Case Review: Daughter claims Executor Ran Trusts Improperly

A mother had died leaving a substantial amount of money, which she had inherited from her husband.

The inquirer and her 5 siblings were all equally entitled under the trusts set up in the Will, but the inquirer wanted to contest the will.

The first complaint is that proper provision has not been made for the inquirer as the mother tied all of the money up in trusts for her six children which made it difficult for the inquirer to receive any benefit.  The trusts were discretionary trusts, and the trustee had total discretion as to how much she would be given, and there was no guarantee that she would ever be given anything.

The trustee is a Bank and so far the inquirer had not received a cent from her mother’s estate despite the fact that it is now some six years since her mother died.  Her brothers and sisters have each received substantial sums from the trusts set up in the Will for them.

The first issue is whether or not the Bank has exercised its discretion properly.  There could be a claim that the Bank has not acted properly in considering the interests of all of the beneficiaries when making any decision as to whether to give any money to the beneficiaries.

The second issue is whether the trustee has also acted improperly by dividing up the estate into 12 parts, not the 6 parts that the mother had originally seemed to have intended.

The mother had 6 children and everybody assumed that the estate would be divided into 6 equal parts, but after the mother died, the Bank then divided the estate into 12 trusts, one for each of the 6 children, plus an equal share for each of the 6 grandchildren.

The inquirer does not have any children and therefore her brothers and sisters who have got children will receive  a lot more money going to their own families than to her.

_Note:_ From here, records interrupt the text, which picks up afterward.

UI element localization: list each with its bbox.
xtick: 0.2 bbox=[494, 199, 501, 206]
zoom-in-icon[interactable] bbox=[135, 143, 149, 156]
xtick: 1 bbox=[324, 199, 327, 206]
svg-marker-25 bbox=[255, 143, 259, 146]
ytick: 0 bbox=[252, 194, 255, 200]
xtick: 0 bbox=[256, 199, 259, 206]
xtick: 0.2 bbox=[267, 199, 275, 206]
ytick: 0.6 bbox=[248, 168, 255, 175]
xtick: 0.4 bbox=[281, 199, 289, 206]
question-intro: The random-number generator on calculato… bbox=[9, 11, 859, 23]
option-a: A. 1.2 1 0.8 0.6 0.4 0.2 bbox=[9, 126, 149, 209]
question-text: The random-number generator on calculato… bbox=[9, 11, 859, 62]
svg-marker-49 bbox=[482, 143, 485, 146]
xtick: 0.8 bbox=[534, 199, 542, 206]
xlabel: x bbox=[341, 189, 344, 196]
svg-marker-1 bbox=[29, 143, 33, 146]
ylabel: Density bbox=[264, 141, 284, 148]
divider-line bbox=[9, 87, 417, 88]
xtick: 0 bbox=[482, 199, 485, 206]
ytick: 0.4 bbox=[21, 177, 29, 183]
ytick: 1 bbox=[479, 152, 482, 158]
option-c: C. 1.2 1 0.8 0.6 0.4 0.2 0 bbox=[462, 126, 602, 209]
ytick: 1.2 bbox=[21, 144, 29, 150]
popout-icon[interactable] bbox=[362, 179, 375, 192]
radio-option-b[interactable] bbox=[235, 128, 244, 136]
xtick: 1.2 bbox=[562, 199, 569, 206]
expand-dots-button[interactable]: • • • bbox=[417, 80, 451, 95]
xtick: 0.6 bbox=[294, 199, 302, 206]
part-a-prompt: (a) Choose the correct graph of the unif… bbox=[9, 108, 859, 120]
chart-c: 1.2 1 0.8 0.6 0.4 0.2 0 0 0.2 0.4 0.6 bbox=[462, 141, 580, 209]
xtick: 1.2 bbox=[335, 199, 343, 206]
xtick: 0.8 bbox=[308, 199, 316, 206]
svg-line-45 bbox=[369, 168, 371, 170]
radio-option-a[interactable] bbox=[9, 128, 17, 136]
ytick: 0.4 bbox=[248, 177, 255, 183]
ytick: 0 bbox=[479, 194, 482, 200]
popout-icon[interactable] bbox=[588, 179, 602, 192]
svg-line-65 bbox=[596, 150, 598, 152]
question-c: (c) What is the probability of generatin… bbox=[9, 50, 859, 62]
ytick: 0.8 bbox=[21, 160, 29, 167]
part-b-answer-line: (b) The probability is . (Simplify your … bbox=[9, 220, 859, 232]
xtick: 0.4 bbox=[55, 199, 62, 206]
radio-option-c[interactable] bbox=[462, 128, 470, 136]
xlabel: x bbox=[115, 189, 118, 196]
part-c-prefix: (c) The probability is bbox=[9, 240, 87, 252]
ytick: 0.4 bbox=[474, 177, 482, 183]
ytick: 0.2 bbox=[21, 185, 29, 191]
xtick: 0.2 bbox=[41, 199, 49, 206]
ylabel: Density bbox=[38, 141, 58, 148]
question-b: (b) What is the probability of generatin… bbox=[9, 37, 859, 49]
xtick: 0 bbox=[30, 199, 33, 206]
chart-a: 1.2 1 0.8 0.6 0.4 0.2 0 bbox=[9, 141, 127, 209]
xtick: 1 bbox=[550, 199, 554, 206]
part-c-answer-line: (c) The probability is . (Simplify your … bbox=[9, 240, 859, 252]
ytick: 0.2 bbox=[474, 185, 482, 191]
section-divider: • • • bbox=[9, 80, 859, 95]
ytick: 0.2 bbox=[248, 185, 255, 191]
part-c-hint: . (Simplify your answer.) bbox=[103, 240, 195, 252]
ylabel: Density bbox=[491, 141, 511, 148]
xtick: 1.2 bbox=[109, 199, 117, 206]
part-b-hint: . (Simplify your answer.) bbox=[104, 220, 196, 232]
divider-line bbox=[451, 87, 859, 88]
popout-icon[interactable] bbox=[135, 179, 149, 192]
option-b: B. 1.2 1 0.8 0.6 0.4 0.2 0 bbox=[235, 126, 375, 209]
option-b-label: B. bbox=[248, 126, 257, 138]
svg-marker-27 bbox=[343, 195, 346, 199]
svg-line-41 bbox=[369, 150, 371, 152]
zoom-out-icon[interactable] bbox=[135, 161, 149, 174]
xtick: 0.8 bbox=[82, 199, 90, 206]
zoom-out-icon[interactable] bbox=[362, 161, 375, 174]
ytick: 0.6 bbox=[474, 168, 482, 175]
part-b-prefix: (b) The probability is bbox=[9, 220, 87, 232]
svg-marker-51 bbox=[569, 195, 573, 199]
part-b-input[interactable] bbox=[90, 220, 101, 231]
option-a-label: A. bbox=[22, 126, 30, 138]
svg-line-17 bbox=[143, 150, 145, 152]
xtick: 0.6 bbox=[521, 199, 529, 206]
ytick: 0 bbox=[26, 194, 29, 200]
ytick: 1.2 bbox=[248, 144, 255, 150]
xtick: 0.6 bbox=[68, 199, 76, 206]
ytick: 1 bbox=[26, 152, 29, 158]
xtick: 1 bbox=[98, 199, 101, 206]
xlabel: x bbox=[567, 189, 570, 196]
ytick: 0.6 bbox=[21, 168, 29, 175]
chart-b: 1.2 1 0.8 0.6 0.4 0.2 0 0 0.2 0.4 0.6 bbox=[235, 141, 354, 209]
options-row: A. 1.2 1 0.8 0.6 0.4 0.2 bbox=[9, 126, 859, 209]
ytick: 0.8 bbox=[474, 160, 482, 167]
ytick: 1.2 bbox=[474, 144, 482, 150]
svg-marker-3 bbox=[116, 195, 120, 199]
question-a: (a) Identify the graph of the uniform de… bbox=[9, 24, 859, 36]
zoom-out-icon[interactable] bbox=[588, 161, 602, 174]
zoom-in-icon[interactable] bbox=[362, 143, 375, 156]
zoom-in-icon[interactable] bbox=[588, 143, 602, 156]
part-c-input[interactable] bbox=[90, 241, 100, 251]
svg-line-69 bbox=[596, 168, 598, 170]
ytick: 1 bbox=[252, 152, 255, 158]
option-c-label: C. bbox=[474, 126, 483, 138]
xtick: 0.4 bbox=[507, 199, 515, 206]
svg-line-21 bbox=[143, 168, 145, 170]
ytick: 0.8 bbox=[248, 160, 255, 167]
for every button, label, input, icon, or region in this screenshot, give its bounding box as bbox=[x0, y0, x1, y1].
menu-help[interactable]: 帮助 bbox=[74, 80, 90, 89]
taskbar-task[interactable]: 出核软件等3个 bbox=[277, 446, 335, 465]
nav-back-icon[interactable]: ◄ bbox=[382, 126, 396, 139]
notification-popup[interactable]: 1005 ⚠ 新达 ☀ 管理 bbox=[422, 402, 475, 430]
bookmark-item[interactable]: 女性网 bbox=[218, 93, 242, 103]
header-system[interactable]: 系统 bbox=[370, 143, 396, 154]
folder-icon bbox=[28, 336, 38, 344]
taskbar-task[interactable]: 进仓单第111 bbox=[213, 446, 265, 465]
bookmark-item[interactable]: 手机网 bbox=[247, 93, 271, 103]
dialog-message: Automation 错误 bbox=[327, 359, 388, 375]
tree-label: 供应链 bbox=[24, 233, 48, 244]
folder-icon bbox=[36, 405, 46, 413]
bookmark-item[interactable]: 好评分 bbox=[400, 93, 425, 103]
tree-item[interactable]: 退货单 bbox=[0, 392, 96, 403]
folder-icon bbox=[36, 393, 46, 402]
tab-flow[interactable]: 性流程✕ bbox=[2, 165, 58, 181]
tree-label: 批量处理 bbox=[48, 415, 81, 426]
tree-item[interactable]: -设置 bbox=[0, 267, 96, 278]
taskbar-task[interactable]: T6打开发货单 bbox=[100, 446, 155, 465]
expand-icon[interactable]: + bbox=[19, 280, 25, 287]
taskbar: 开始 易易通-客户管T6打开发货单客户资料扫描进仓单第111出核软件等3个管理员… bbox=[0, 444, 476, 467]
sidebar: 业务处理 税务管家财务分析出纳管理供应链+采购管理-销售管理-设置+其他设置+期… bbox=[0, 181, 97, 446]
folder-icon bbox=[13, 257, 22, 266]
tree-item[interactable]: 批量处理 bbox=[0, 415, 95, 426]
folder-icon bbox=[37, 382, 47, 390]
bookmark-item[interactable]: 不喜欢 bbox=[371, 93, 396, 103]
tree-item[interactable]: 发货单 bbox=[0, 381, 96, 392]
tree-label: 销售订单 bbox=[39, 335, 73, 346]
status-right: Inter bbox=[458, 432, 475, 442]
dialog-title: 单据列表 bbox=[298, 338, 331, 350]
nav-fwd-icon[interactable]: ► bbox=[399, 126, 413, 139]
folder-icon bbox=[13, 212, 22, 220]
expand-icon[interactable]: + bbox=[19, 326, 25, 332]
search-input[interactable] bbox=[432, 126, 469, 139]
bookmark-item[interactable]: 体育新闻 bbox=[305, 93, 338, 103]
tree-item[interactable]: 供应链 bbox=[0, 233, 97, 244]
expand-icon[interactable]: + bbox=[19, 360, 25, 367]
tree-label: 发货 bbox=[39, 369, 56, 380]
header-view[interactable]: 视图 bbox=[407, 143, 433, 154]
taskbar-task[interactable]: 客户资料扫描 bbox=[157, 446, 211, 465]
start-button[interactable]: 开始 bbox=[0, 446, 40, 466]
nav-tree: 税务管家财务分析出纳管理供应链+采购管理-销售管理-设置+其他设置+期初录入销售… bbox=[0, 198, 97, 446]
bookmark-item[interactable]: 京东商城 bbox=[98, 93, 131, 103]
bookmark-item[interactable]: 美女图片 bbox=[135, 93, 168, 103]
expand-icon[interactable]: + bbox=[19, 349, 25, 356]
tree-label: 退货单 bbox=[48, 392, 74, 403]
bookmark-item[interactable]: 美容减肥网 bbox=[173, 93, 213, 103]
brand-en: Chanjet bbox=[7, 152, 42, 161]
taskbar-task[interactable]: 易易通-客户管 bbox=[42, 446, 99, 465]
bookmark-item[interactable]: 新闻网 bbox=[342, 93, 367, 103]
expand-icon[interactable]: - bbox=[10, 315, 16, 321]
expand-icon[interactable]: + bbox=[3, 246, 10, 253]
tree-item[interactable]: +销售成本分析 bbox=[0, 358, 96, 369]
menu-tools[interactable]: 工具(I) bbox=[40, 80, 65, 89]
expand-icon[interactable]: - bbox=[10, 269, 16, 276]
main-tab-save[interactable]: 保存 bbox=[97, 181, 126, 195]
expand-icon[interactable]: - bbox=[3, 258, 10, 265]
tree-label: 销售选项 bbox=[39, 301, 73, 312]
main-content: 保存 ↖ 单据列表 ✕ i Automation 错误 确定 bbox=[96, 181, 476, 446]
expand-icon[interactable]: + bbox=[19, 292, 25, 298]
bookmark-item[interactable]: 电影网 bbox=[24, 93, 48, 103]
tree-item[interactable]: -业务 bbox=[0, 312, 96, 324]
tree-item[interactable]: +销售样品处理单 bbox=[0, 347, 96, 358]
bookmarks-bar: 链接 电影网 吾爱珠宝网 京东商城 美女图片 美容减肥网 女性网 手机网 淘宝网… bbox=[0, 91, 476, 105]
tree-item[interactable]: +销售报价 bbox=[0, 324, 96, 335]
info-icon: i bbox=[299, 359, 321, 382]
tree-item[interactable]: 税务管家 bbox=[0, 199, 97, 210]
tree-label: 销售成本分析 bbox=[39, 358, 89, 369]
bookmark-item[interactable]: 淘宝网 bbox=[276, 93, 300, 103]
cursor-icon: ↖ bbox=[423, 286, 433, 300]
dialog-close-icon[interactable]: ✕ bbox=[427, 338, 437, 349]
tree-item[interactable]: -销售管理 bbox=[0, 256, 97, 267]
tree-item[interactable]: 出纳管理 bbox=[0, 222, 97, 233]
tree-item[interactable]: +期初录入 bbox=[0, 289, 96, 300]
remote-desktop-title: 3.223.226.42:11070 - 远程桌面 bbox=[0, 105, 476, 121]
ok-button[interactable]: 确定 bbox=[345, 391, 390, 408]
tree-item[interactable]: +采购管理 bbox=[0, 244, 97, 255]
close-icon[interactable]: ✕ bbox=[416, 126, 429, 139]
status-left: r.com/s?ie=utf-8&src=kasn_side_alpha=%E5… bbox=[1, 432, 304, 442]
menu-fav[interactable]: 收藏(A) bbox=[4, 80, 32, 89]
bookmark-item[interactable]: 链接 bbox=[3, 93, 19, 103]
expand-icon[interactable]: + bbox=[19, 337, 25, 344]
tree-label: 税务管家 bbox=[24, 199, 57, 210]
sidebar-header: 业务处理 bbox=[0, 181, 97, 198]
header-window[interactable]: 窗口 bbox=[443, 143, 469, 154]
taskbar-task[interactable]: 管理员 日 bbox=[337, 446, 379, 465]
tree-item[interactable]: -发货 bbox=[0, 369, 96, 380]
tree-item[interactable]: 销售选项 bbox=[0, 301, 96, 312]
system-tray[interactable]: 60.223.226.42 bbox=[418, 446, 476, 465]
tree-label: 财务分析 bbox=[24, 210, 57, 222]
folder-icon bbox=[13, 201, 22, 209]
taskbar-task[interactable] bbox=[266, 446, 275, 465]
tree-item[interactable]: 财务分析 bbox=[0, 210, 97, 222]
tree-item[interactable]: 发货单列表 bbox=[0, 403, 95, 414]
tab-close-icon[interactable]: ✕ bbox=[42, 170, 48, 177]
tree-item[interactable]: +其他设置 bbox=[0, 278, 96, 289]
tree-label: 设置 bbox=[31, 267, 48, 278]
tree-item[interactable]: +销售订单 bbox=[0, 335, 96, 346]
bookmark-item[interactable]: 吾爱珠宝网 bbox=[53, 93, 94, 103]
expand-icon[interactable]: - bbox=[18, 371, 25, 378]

The preliminary advice from the barrister is that the Bank may not have acted properly in exercising its discretion when allocating money to her or making a decision not to allocate money to her, and also when dividing up the estate into the 12 equal shares.  The inquirer may have a claim for damages.

It is 6 years since the mother died, and if the inquirer also wanted to contest the Will, it could be difficult for her to obtain the consent of the Court to making a late claim . If she was successful she might claim that her mother should have guaranteed her a definite amount, rather than leaving everything in discretionary trusts that guarantee her nothing.

Case Review: Step-daughter cannot establish dependency

This is an enquiry  by a disappointed step-daughter against the estate of her step-father who died leaving a Will which left virtually everything to his natural daughter.

The query was raised within the required time limits, and the inquirer wanted to know whether she could claim, as her step-father had promised her a substantial lump sum on his death.

She did not have a claim as there was no dependency upon the step-father; the step-daughter having lived separately from him for many years.

Case Review: Step-daughter who was treated like a daughter cannot claim from step-mother’s estate

The inquirer is an adult woman who was brought up by her step-mother who has recently died.

The inquirer finds that she is not provided for under the Will.

In Western Australia it is possible for step-children to claim against their step-parent’s estate, if they were able to show that their natural parent left to the step-parent an amount in excess of a sum specified by law, when the natural parent died, prior to the step-parent dying.  The specified sum varies from time to time but it is currently in excess of $400,000.

In this case, her natural father had died 25 years ago but the problem is that the value of the assets that he held at that date are well below the current limit and therefore the inquirer cannot claim.

Had the father recently died, when the value of the estate that he owned was much higher, the inquirer may have been able to claim.

Simply speaking, in this case the inquirer fails to qualify to bring a claim against the step-parent’s estate under Western Australian legislation.